Sommerblumen nicht zu früh pflanzen: Erst die Eisheiligen abwarten!

Risiko Bodenfrost

Auch wenn es langsam wärmer wird und die Gartensaison beginnt, nicht alle Pflanzen dürfen schon in den Garten. Sommerblumen sollten wegen noch drohender Kälte erst nach den Eisheiligen, also ab dem 15. Mai gepflanzt werden.

Sommerblumen nicht zu früh pflanzen!
Sommerblumen sollten erst nach den Eisheiligen ins Freie.

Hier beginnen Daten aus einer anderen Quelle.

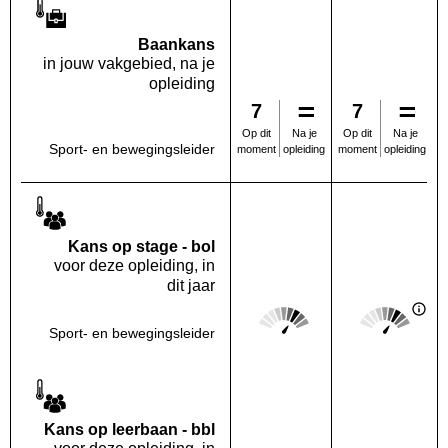
Baankans
in jouw vakgebied, na je
opleiding
7
7
Na je
Na je
Op dit
Op dit
Sport- en bewegingsleider
opleiding
opleiding
moment
moment
Kans op stage - bol
voor deze opleiding, in
dit jaar
Score: 4 van 5
Score: 4 van 
Deze regio:
Landelijk
Sport- en bewegingsleider
Kans op leerbaan - bbl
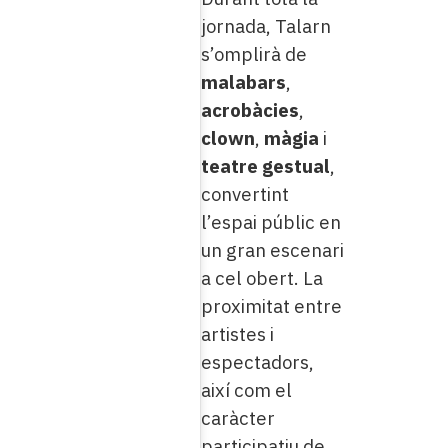
jornada, Talarn
s’omplirà de
malabars
,
acrobàcies
,
clown
,
màgia
i
teatre gestual
,
convertint
l’espai públic en
un gran escenari
a cel obert. La
proximitat entre
artistes i
espectadors,
així com el
caràcter
participatiu de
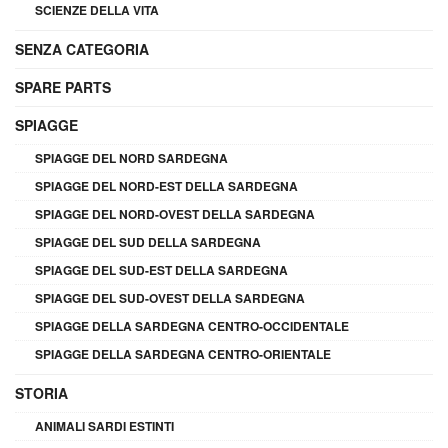
SCIENZE DELLA VITA
SENZA CATEGORIA
SPARE PARTS
SPIAGGE
SPIAGGE DEL NORD SARDEGNA
SPIAGGE DEL NORD-EST DELLA SARDEGNA
SPIAGGE DEL NORD-OVEST DELLA SARDEGNA
SPIAGGE DEL SUD DELLA SARDEGNA
SPIAGGE DEL SUD-EST DELLA SARDEGNA
SPIAGGE DEL SUD-OVEST DELLA SARDEGNA
SPIAGGE DELLA SARDEGNA CENTRO-OCCIDENTALE
SPIAGGE DELLA SARDEGNA CENTRO-ORIENTALE
STORIA
ANIMALI SARDI ESTINTI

Bereits ausgepflanzte Sommerblumen - wie Fuchsien, Dahlien oder Geranien - sollten mit Kartons und Decken geschützt werden, denn an besonders sonnigen Tagen mit klaren Nächten, kann es nachts noch Frost geben. Aber Achtung: Diesen Schutz am Morgen nicht zu früh entfernen, da die Temperatur zum Sonnenaufgang noch einmal sinken kann. Das gilt ebenfalls für Kübelpflanzen, die im Freien stehen.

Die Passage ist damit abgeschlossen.